The method according to claim 1, If a statistically significant difference between the modified sequencing error distribution data and the mutation probability distribution value obtained from the nucleic acid sequencing data in the analysis target sample aligned with the human reference genome sequence is indicated, it is determined as a true positive mutation. A method further comprising the step of:

A computer-readable recording medium containing a computer program for performing the method of any one of claims 1, 2, 5, 6, and 8 to 11.

a data collection unit for independently acquiring sequencing error distribution data of normal cells and sequencing error distribution data of mutant cells with respect to nucleic acids derived from normal cells or mutant cells that do not contain somatic and germline mutations;
a data analysis unit for calculating an ω value, which is a ratio of an average sequencing error distribution of mutant cells to an average sequencing error distribution of normal cells, from the data;
a data correction unit for obtaining corrected sequencing error distribution data by assigning the calculated ω value to the sequencing error distribution data of normal cells as a weight; and
A data application unit for evaluating the statistical significance between the modified sequencing error distribution data and the mutation probability distribution value obtained from the nucleic acid sequencing data in the analysis target sample aligned with the human reference genome sequence,
Wherein the data correction unit obtains corrected sequencing error distribution data by multiplying the sequencing error distribution data of normal cells by the ω value calculated by the data analysis unit.

The apparatus of claim 13 , wherein the data analysis unit calculates an ω value for each type of nucleotide substitution.

The apparatus of claim 13 , wherein the data analysis unit calculates an ω value for each type of nucleotide substitution at a specific position in the sequencing error distribution data.

The method according to claim 15, wherein the data analysis unit grouping the reads derived from normal cells or mutant cells used to obtain sequencing error distribution data in the data collection unit according to location information; and
An apparatus for calculating an ω value for each type of nucleotide substitution from sequencing error distribution data for reads derived from normal cells or mutant cells containing the same positional information.

The method according to claim 13, wherein the data correction unit shifts the sequencing error distribution of normal cells to the right when the ω value calculated by the data analysis unit is greater than 1, and the ω value calculated by the data analysis unit is 1 If it is smaller, the device will shift the sequencing error distribution of normal cells to the left.

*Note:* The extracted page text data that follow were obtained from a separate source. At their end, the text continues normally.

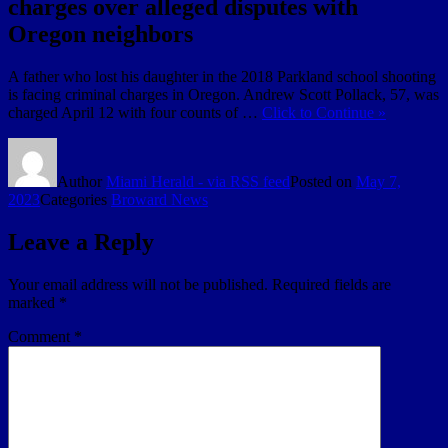
charges over alleged disputes with
Oregon neighbors
A father who lost his daughter in the 2018 Parkland school shooting
is facing criminal charges in Oregon. Andrew Scott Pollack, 57, was
charged April 12 with four counts of …
Click to Continue »
Author
Miami Herald - via RSS feed
Posted on
May 7,
2023
Categories
Broward News
Leave a Reply
Your email address will not be published.
Required fields are
marked
*
Comment
*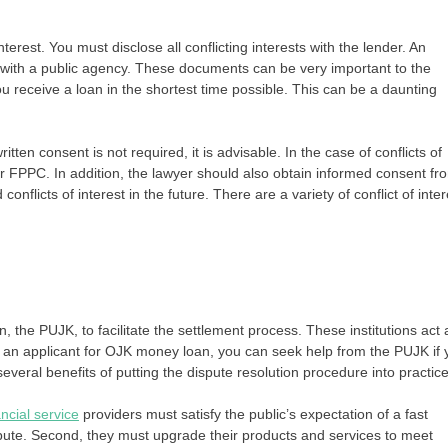
terest. You must disclose all conflicting interests with the lender. An
st with a public agency. These documents can be very important to the
u receive a loan in the shortest time possible. This can be a daunting
tten consent is not required, it is advisable. In the case of conflicts of
r FPPC. In addition, the lawyer should also obtain informed consent fr
 conflicts of interest in the future. There are a variety of conflict of inter
, the PUJK, to facilitate the settlement process. These institutions act 
s an applicant for OJK money loan, you can seek help from the PUJK if 
veral benefits of putting the dispute resolution procedure into practice
ncial service
providers must satisfy the public’s expectation of a fast
ispute. Second, they must upgrade their products and services to meet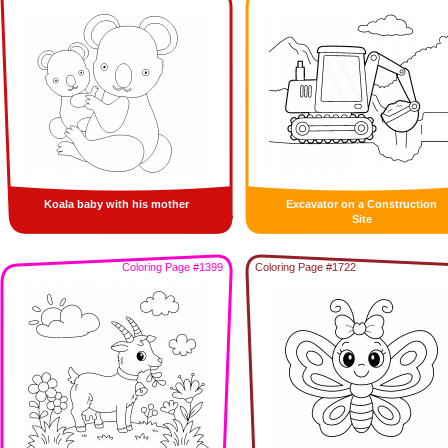
Koala baby with his mother
Excavator on a Construction
Site
Coloring Page #1399
Coloring Page #1722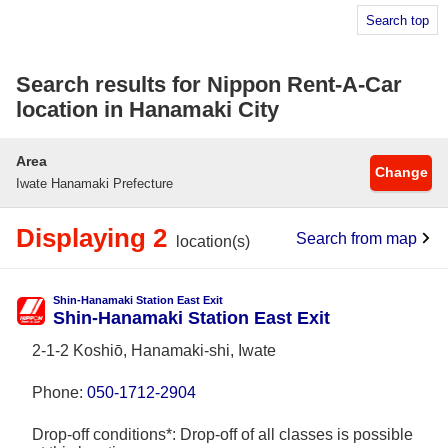
Search top
Search results for Nippon Rent-A-Car
location in Hanamaki City
Area
Change
Iwate Hanamaki Prefecture
Displaying 2
Search from map
location(s)
Shin-Hanamaki Station East Exit
Shin-Hanamaki Station East Exit
2-1-2 Koshiō, Hanamaki-shi, Iwate
Phone:
050-1712-2904
Drop-off conditions*: Drop-off of all classes is possible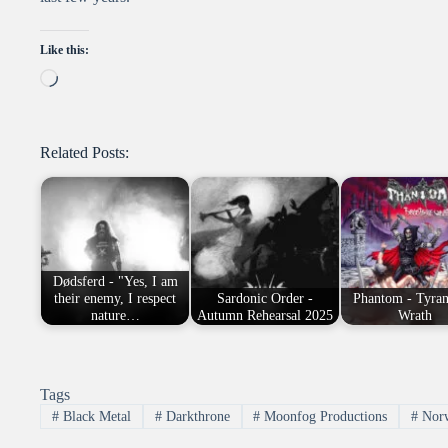
Like this:
Loading…
Related Posts:
Dødsferd - "Yes, I am
their enemy, I respect
Sardonic Order -
Phantom - Tyran
nature…
Autumn Rehearsal 2025
Wrath
Tags
#
Black Metal
#
Darkthrone
#
Moonfog Productions
#
Nor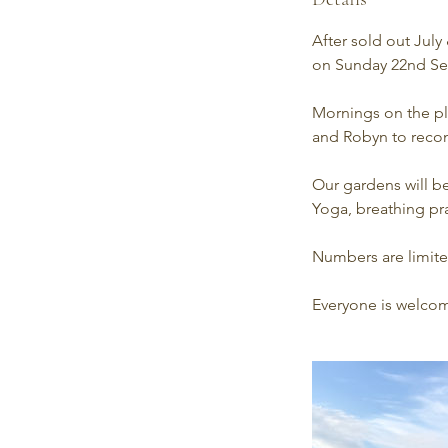
After sold out Jul
on Sunday 22nd Se
Mornings on the pl
and Robyn to recon
Our gardens will b
Yoga, breathing pra
Numbers are limited
Everyone is welcom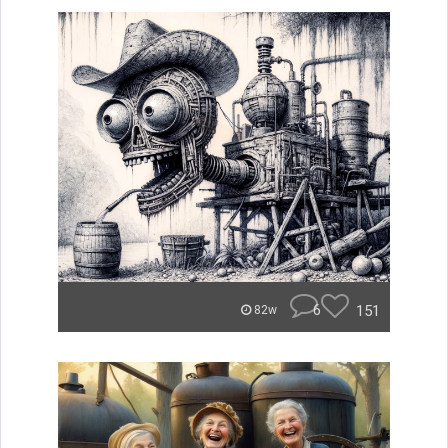
6
151
82w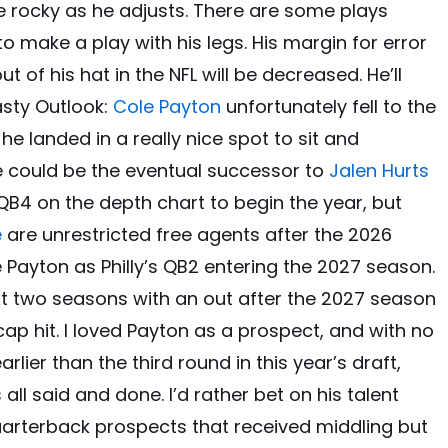
be rocky as he adjusts. There are some plays
o make a play with his legs. His margin for error
out of his hat in the NFL will be decreased. He’ll
asty Outlook:
Cole Payton
unfortunately fell to the
 he landed in a really nice spot to sit and
he could be the eventual successor to
Jalen Hurts
he QB4 on the depth chart to begin the year, but
e
are unrestricted free agents after the 2026
 Payton as Philly’s QB2 entering the 2027 season.
 next two seasons with an out after the 2027 season
 cap hit. I loved Payton as a prospect, and with no
lier than the third round in this year’s draft,
all said and done. I’d rather bet on his talent
uarterback prospects that received middling but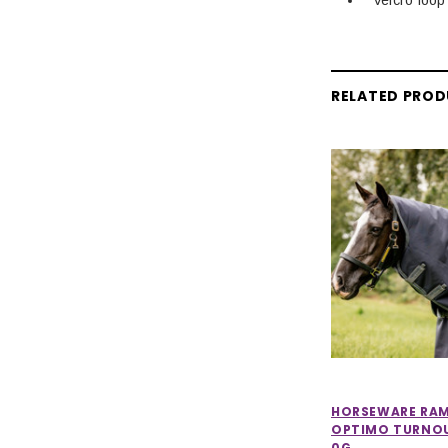
RELATED PRO
HORSEWARE RA
OPTIMO TURNO
0G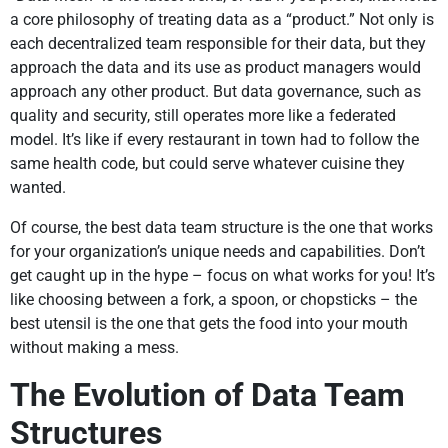
a core philosophy of treating data as a “product.” Not only is
each decentralized team responsible for their data, but they
approach the data and its use as product managers would
approach any other product. But data governance, such as
quality and security, still operates more like a federated
model. It’s like if every restaurant in town had to follow the
same health code, but could serve whatever cuisine they
wanted.
Of course, the best data team structure is the one that works
for your organization’s unique needs and capabilities. Don’t
get caught up in the hype – focus on what works for you! It’s
like choosing between a fork, a spoon, or chopsticks – the
best utensil is the one that gets the food into your mouth
without making a mess.
The Evolution of Data Team
Structures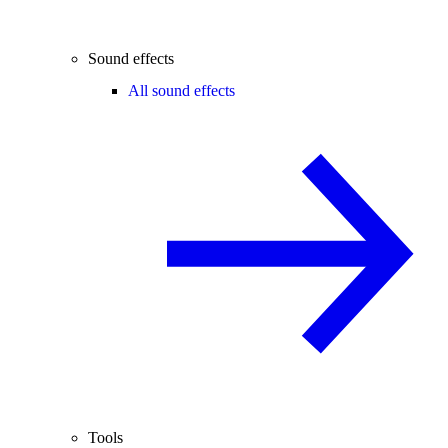
Sound effects
All sound effects
Tools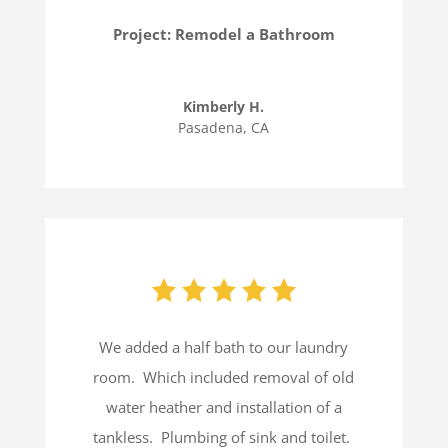
Project: Remodel a Bathroom
Kimberly H.
Pasadena, CA
We added a half bath to our laundry
room.
Which included removal of old
water heather and installation of a
tankless.
Plumbing of sink and toilet.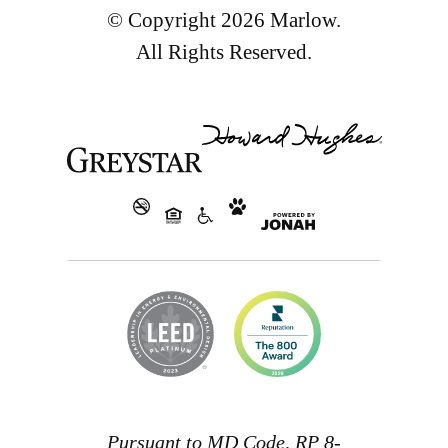
© Copyright 2026 Marlow.
All Rights Reserved.
Pursuant to MD Code, RP 8-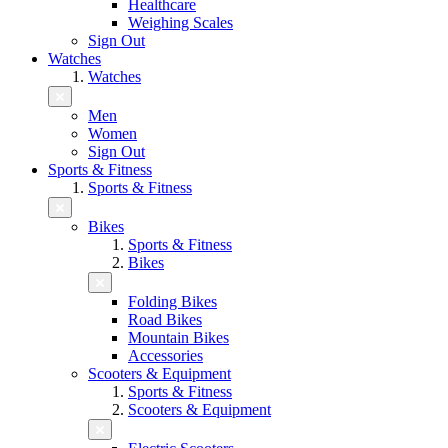
Healthcare
Weighing Scales
Sign Out
Watches
Watches
Men
Women
Sign Out
Sports & Fitness
Sports & Fitness
Bikes
Sports & Fitness
Bikes
Folding Bikes
Road Bikes
Mountain Bikes
Accessories
Scooters & Equipment
Sports & Fitness
Scooters & Equipment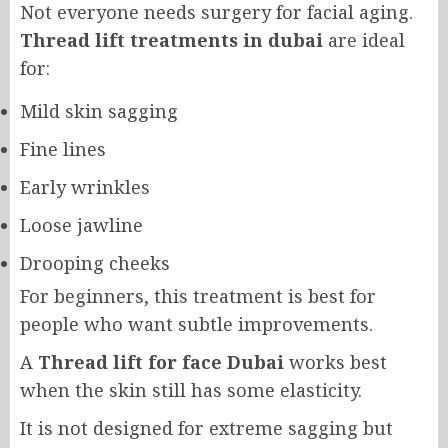
Not everyone needs surgery for facial aging.
Thread lift treatments in dubai
are ideal
for:
Mild skin sagging
Fine lines
Early wrinkles
Loose jawline
Drooping cheeks
For beginners, this treatment is best for
people who want subtle improvements.
A
Thread lift for face Dubai
works best
when the skin still has some elasticity.
It is not designed for extreme sagging but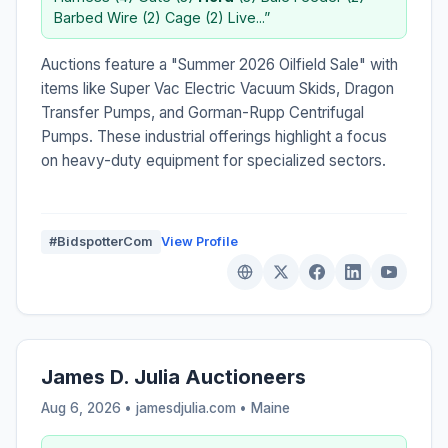
Barbed Wire (2) Cage (2) Live...”
Auctions feature a "Summer 2026 Oilfield Sale" with
items like Super Vac Electric Vacuum Skids, Dragon
Transfer Pumps, and Gorman-Rupp Centrifugal
Pumps. These industrial offerings highlight a focus
on heavy-duty equipment for specialized sectors.
#BidspotterCom
View Profile
James D. Julia Auctioneers
Aug 6, 2026 • jamesdjulia.com •
Maine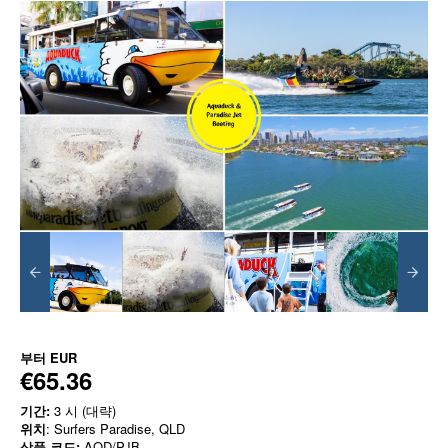
부터
EUR
€65.36
기간:
3 시 (대략)
위치
: Surfers Paradise, QLD
상품 코드:
AQD/PJB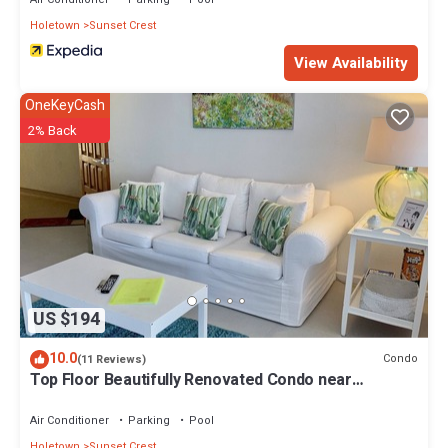
Holetown
Sunset Crest
View Availability
OneKeyCash
2% Back
US $194
10.0
Condo
(11 Reviews)
Top Floor Beautifully Renovated Condo near
Beaches & Town Centre
Air Conditioner
Parking
Pool
Holetown
Sunset Crest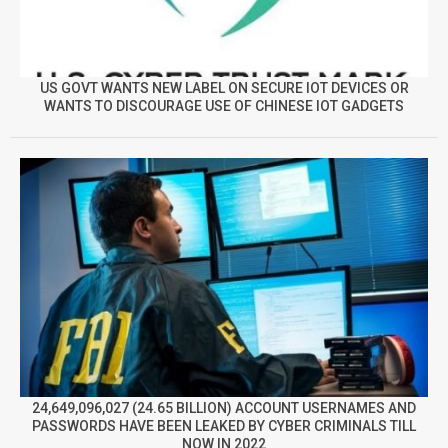
US GOVT WANTS NEW LABEL ON SECURE IOT DEVICES OR
WANTS TO DISCOURAGE USE OF CHINESE IOT GADGETS
24,649,096,027 (24.65 BILLION) ACCOUNT USERNAMES AND
PASSWORDS HAVE BEEN LEAKED BY CYBER CRIMINALS TILL
NOW IN 2022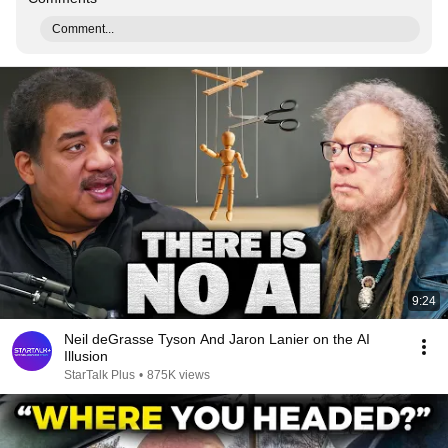
Comment...
9:24
Neil deGrasse Tyson And Jaron Lanier on the AI
Illusion
StarTalk Plus
•
875K views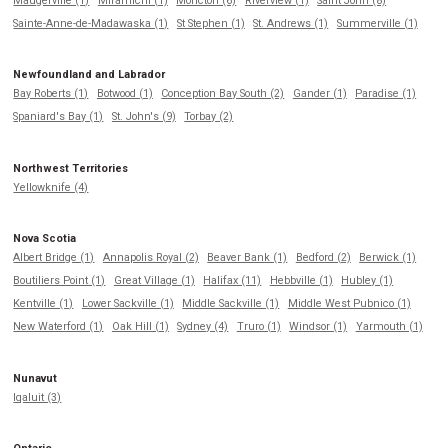
Maugerville (1)
Miramichi (1)
Moncton (6)
Riverview (1)
Saint John (8)
Sainte-Anne-de-Madawaska (1)
St Stephen (1)
St. Andrews (1)
Summerville (1)
Newfoundland and Labrador
Bay Roberts (1)
Botwood (1)
Conception Bay South (2)
Gander (1)
Paradise (1)
Spaniard's Bay (1)
St. John's (9)
Torbay (2)
Northwest Territories
Yellowknife (4)
Nova Scotia
Albert Bridge (1)
Annapolis Royal (2)
Beaver Bank (1)
Bedford (2)
Berwick (1)
Boutiliers Point (1)
Great Village (1)
Halifax (11)
Hebbville (1)
Hubley (1)
Kentville (1)
Lower Sackville (1)
Middle Sackville (1)
Middle West Pubnico (1)
New Waterford (1)
Oak Hill (1)
Sydney (4)
Truro (1)
Windsor (1)
Yarmouth (1)
Nunavut
Iqaluit (3)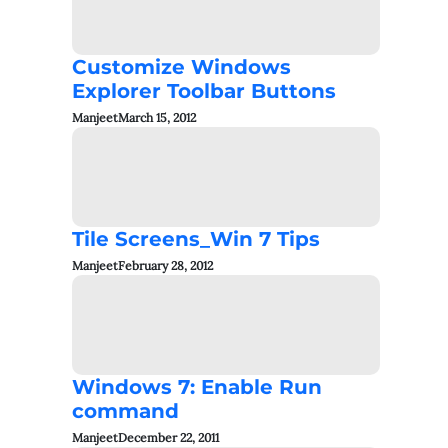
Customize Windows
Explorer Toolbar Buttons
Manjeet
March 15, 2012
Tile Screens_Win 7 Tips
Manjeet
February 28, 2012
Windows 7: Enable Run
command
Manjeet
December 22, 2011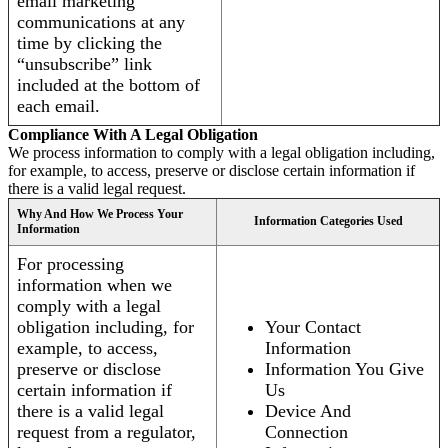
email marketing
communications at any
time by clicking the
“unsubscribe” link
included at the bottom of
each email.
Compliance With A Legal Obligation
We process information to comply with a legal obligation including,
for example, to access, preserve or disclose certain information if
there is a valid legal request.
Why And How We Process Your
Information Categories Used
Information
For processing
information when we
comply with a legal
obligation including, for
Your Contact
example, to access,
Information
preserve or disclose
Information You Give
certain information if
Us
there is a valid legal
Device And
request from a regulator,
Connection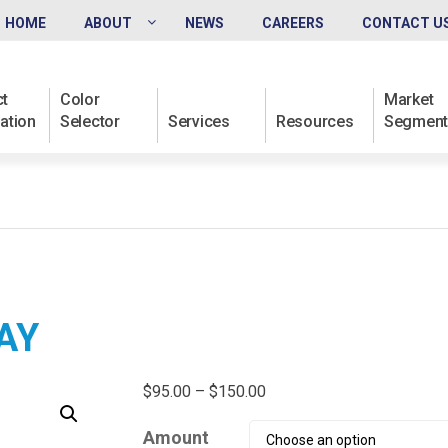
HOME
ABOUT
NEWS
CAREERS
CONTACT U
t
Color
Market
ation
Selector
Services
Resources
Segment
AY
Price
$
95.00
–
$
150.00
range:
Amount
$95.00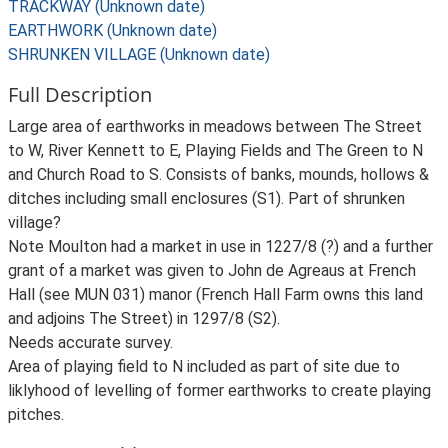
TRACKWAY (Unknown date)
EARTHWORK (Unknown date)
SHRUNKEN VILLAGE (Unknown date)
Full Description
Large area of earthworks in meadows between The Street
to W, River Kennett to E, Playing Fields and The Green to N
and Church Road to S. Consists of banks, mounds, hollows &
ditches including small enclosures (S1). Part of shrunken
village?
Note Moulton had a market in use in 1227/8 (?) and a further
grant of a market was given to John de Agreaus at French
Hall (see MUN 031) manor (French Hall Farm owns this land
and adjoins The Street) in 1297/8 (S2).
Needs accurate survey.
Area of playing field to N included as part of site due to
liklyhood of levelling of former earthworks to create playing
pitches.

The apparatus of claim 17 , wherein the data correction unit obtains corrected sequencing error distribution data by multiplying the sequencing error distribution data of the grouped normal cells by the ω value calculated by the method 16 .

The device of claim 13, wherein, in the data application unit, the mutation obtained from the nucleic acid sequence analysis data in the sample to be analyzed is a nucleotide substitution mutation.

The method according to claim 19, wherein the data application unit categorizing the nucleic acid sequence analysis data in the analysis target sample according to location information; and
Evaluating the statistical significance between the variance probability distribution value obtained from the classified nucleic acid sequencing data and the corrected sequencing error distribution data obtained by claim 18,
The apparatus of claim 1, wherein the classified nucleic acid sequencing data and corrected sequencing error distribution data are obtained from reads containing the same position information.

The method according to claim 13, wherein the modified sequencing error distribution data and the mutation probability distribution value obtained from the nucleic acid sequencing data in the analysis target sample aligned with the human reference genome sequence is statistically significant, a data discrimination unit for determining a true positive mutation More inclusive devices.